Mike Oldfield kontynuuje tworzenie muzyki na Bahamach
Powrót Oldfielda: Dzwony rurowe IV
Po sukcesie „Tubular Bells” Mike Oldfield wydał 24 albumy studyjne, w tym sequele, takie jak Tubular Bells II (1992) i Tubular Bells III (1998). Otrzymał wiele nominacji do nagrody Grammy, wygrywając nagrodę w 1975 roku za „Tubular Bells” w kategorii Najlepsza kompozycja instrumentalna. Praca Oldfielda pozostaje wpływowa, a oryginalny album został również wprowadzony do Grammy Hall of Fame.

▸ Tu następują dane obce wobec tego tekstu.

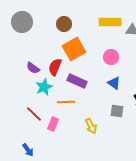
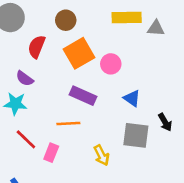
pink circle: (111, 57) -> (111, 64), moved
red semicircle: (55, 67) -> (37, 47), moved
cyan star: (44, 87) -> (15, 104), moved, turned 30
gray square: (117, 111) -> (136, 135), size x1.5

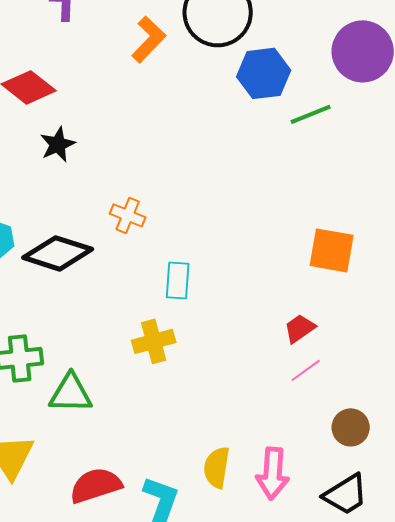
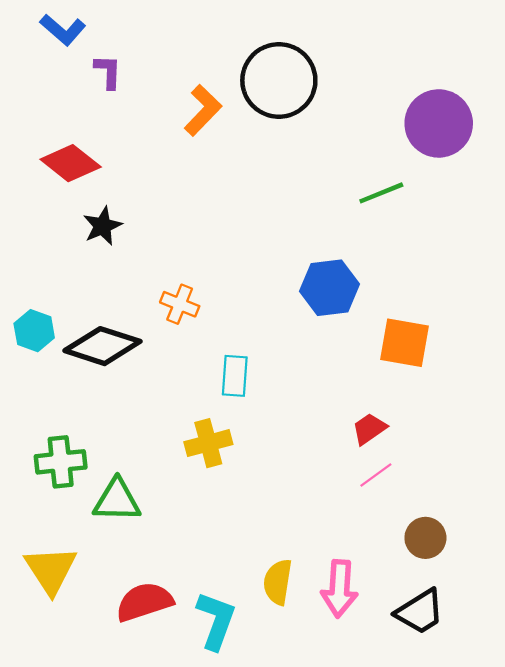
blue hexagon: (264, 73) -> (330, 288), moved

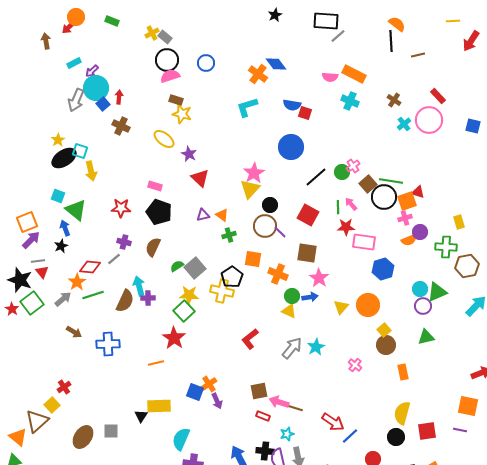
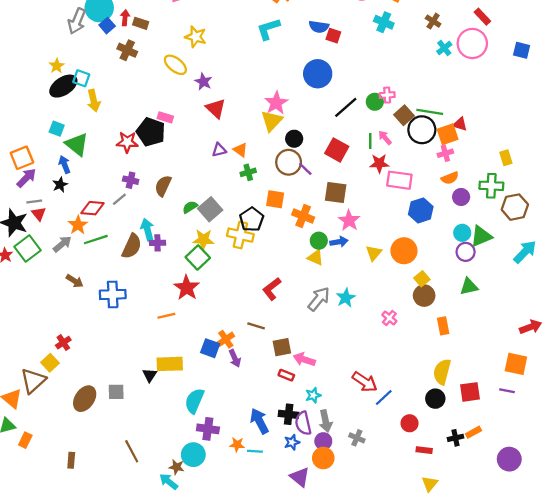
brown rectangle: (176, 100) -> (141, 23), moved
pink cross: (353, 166) -> (387, 95), turned 32
black pentagon: (159, 212) -> (151, 132), moved
purple circle: (420, 232) -> (461, 197), moved
brown line: (295, 408) -> (256, 326), moved

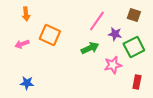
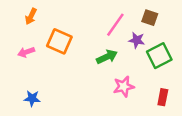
orange arrow: (26, 14) -> (31, 16), turned 32
brown square: (134, 15) -> (150, 18), moved
pink star: (113, 65) -> (124, 87), moved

W 2023 roku uczcił 50. rocznicę Tubular Bells , wydając reedycję zawierającą niepublikowany 8-minutowy utwór „Introduction to Tubular Bells 4”. Jego wytwórnia zasugerowała, że utwór ten może być jego ostatnim nagraniem.
„…może to być ostatni utwór nagrany kiedykolwiek przez Oldfielda.”
Wydawało się, że Oldfield może przejść na emeryturę, decydując się na spokojne życie na Bahamach. Jednak ostatnie aktualizacje sygnalizują zmianę; w wywiadzie dla LouderSound z 2024 r . ujawnił plany nowego projektu, Tubular Bells IV , wyrażając podekscytowanie znalezieniem rozwiązań dla długotrwałych wyzwań twórczych.
„Po tylu latach myślę, że w końcu rozwiązałem problem sekwencji Tubular Bells. To mój wielki projekt”.
Chociaż nie ustalono jeszcze daty premiery, fani Egzorcysty i Mike’a Oldfielda z niecierpliwością czekają na wieści od tego legendarnego kompozytora.